Kegiatan ini menjadi bukti bahwa masa depan industri kelapa Indonesia tidak hanya dibangun di dalam negeri, tetapi juga melalui jejaring riset dunia yang saling menguatkan.



KONTRIBUSI ROEKI DALAM KOLABORASI INDONESIA–JERMAN DI BIDANG KEBERLANJUTAN
Roemah Kelapa Indonesia (RoeKI) secara konsisten memperoleh kepercayaan untuk terlibat aktif dalam berbagai forum strategis, dialog tingkat tinggi, serta agenda kolaboratif berskala nasional dan internasional, khususnya dalam rangkaian kegiatan yang diselenggarakan oleh EKONID (Kamar Dagang dan Industri Jerman–Indonesia) serta berbagai institusi dan jaringan industri dari Jerman.
Beberapa forum bergengsi yang telah diikuti RoeKI antara lain Circular Economy Forum, German Automation Delegation, German Waste Management and Recycling Forum, serta Roundtable Discussion bersama Federal Ministry for Economic Affairs & Energy (Kementerian Federal Jerman untuk Urusan Ekonomi dan Energi). Forum-forum tersebut mempertemukan pembuat kebijakan, pelaku industri, penyedia teknologi, dan pemangku kepentingan keberlanjutan untuk membahas pengembangan industri hijau, otomasi industri, sistem pengelolaan limbah, serta transisi energi terbarukan.

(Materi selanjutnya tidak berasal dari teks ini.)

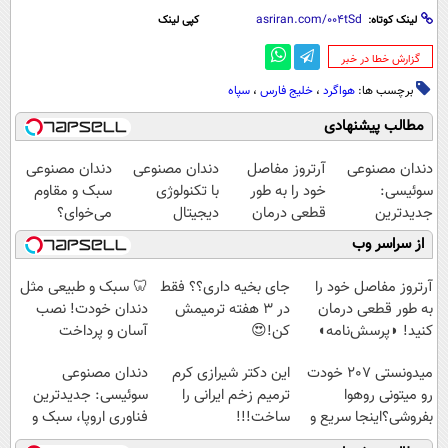
لینک کوتاه:
کپی لینک
‌گزارش خطا در خبر
برچسب ها:
هواگرد
،
خلیج فارس
،
سپاه
مطالب پیشنهادی
دندان مصنوعی
آرتروز مفاصل
دندان مصنوعی
دندان مصنوعی
سوئیسی:
خود را به طور
با تکنولوژی
سبک و مقاوم
جدیدترین
قطعی درمان
دیجیتال
می‌خوای؟
فناوری اروپا،
کنید!
سوئیسی🇨🇭
پرداخت اقساطی
از سراسر وب
سبک و مقاوم |
◗پرسش‌نامه◖
هم داریم!😍 |
پرداخت قسطی
📍تهران
آرتروز مفاصل خود را
جای بخیه داری؟؟ فقط
🦷 سبک و طبیعی مثل
به طور قطعی درمان
در 3 هفته ترمیمش
دندان خودت! نصب
کنید! ◗پرسش‌نامه◖
کن!😍
آسان و پرداخت
اقساطی 💳 📍 تهران
میدونستی 207 خودت
این دکتر شیرازی کرم
دندان مصنوعی
رو میتونی روهوا
ترمیم زخم ایرانی را
سوئیسی: جدیدترین
بفروشی؟اینجا سریع و
ساخت!!!
فناوری اروپا، سبک و
راحت بفروش
مقاوم | پرداخت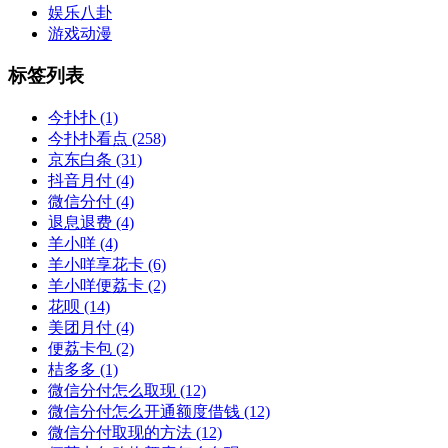
娱乐八卦
游戏动漫
标签列表
今扑扑
(1)
今扑扑看点
(258)
京东白条
(31)
抖音月付
(4)
微信分付
(4)
退息退费
(4)
羊小咩
(4)
羊小咩享花卡
(6)
羊小咩便荔卡
(2)
花呗
(14)
美团月付
(4)
便荔卡包
(2)
桔多多
(1)
微信分付怎么取现
(12)
微信分付怎么开通额度借钱
(12)
微信分付取现的方法
(12)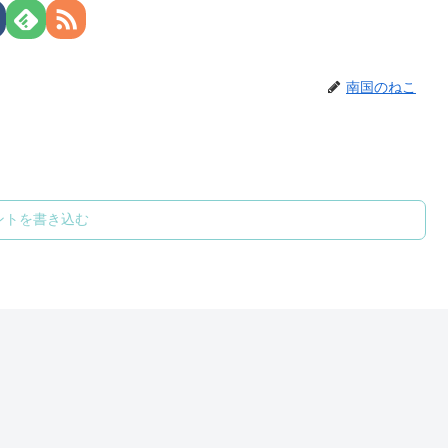
南国のねこ
ントを書き込む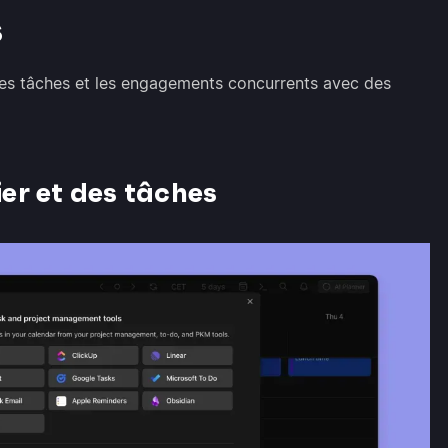
s
les tâches et les engagements concurrents avec des
er et des tâches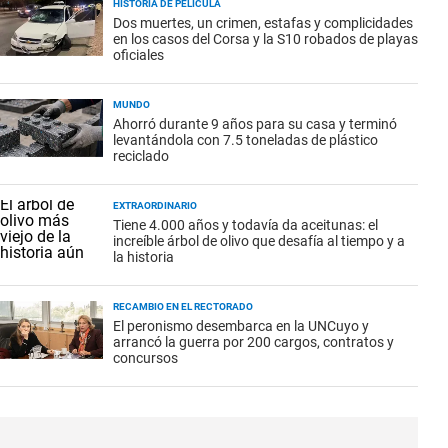
HISTORIA DE PELÍCULA
Dos muertes, un crimen, estafas y complicidades
en los casos del Corsa y la S10 robados de playas
oficiales
MUNDO
Ahorró durante 9 años para su casa y terminó
levantándola con 7.5 toneladas de plástico
reciclado
EXTRAORDINARIO
Tiene 4.000 años y todavía da aceitunas: el
increíble árbol de olivo que desafía al tiempo y a
la historia
RECAMBIO EN EL RECTORADO
El peronismo desembarca en la UNCuyo y
arrancó la guerra por 200 cargos, contratos y
concursos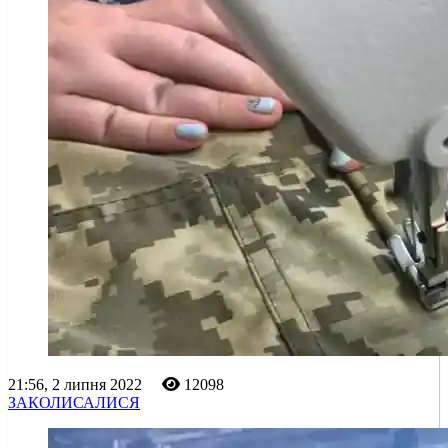
21:56, 2 липня 2022
12098
ЗАКОЛИСАЛИСЯ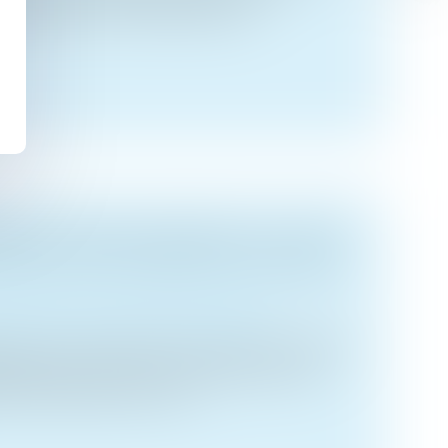
nétiques, le Conseil national d...
GE OU SIMPLE DONATION ? LA COUR
ANCHE SUR L’EXIGENCE DE PARTAGE
des personnes et de leur patrimoine
prévue à l’article 1075 du Code civil, permet
niser de son vivant la répartition de ses
ers présomptifs. Elle sup...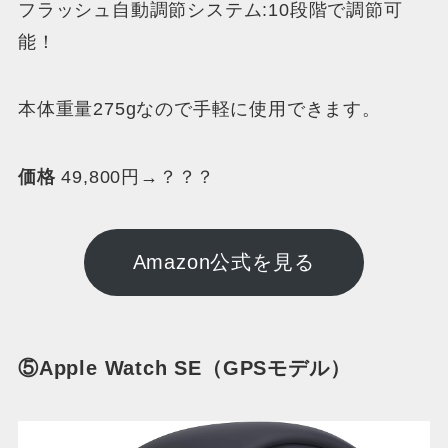
フラッシュ自動調節システム:10段階で調節可
能！
本体重量275gなので手軽に使用できます。
価格
49,800円→？？？
Amazon公式を見る
⑤Apple Watch SE（GPSモデル）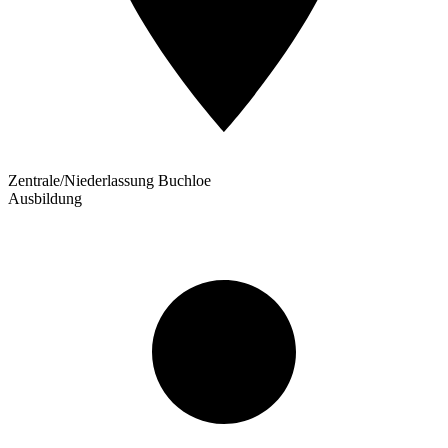
Zentrale/Niederlassung Buchloe
Ausbildung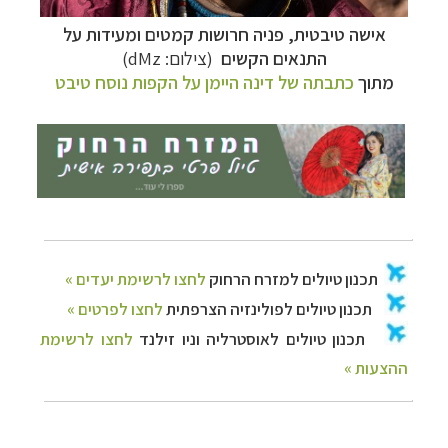
אישה טיבטית, פניה חרושות קמטים ומעידות על
התנאים הקשים
(צילום:
dMz
)
מתוך
כתבתה של דינה היימן על הקפות נוסח טיבט
תכנון
טיולים למזרח הרחוק
לחצו לרשימת יעדים »
תכנון
טיולים לפולינזיה הצרפתית
לחצו לפרטים »
תכנון
טיולים לאוסטרליה וניו זילנד
לחצו לרשימת
ההצעות »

Melalui berbagai forum tersebut, RoeKI secara aktif berkontribusi dalam diskusi mengenai pengembangan bioenergi berbasis kelapa, penerapan prinsip ekonomi sirkular, penguatan rantai pasok berkelanjutan, serta peluang kolaborasi industri lintas negara antara Indonesia dan Jerman. Keterlibatan RoeKI mencerminkan tingginya tingkat kepercayaan para mitra internasional terhadap kapasitas kelembagaan, kompetensi teknis, dan peran strategis RoeKI dalam pengembangan industri berbasis sumber daya terbarukan.
Melalui keikutsertaan berkelanjutan dalam forum-forum internasional ini, RoeKI tidak hanya berperan sebagai peserta, tetapi juga sebagai mitra strategis dalam pertukaran pengetahuan, pembahasan tren pasar dan regulasi global, inovasi teknologi, serta pengembangan kolaborasi lintas sektor yang nyata. Seluruh upaya ini mendukung percepatan transisi energi nasional serta peningkatan daya saing global industri kelapa Indonesia secara berkelanjutan.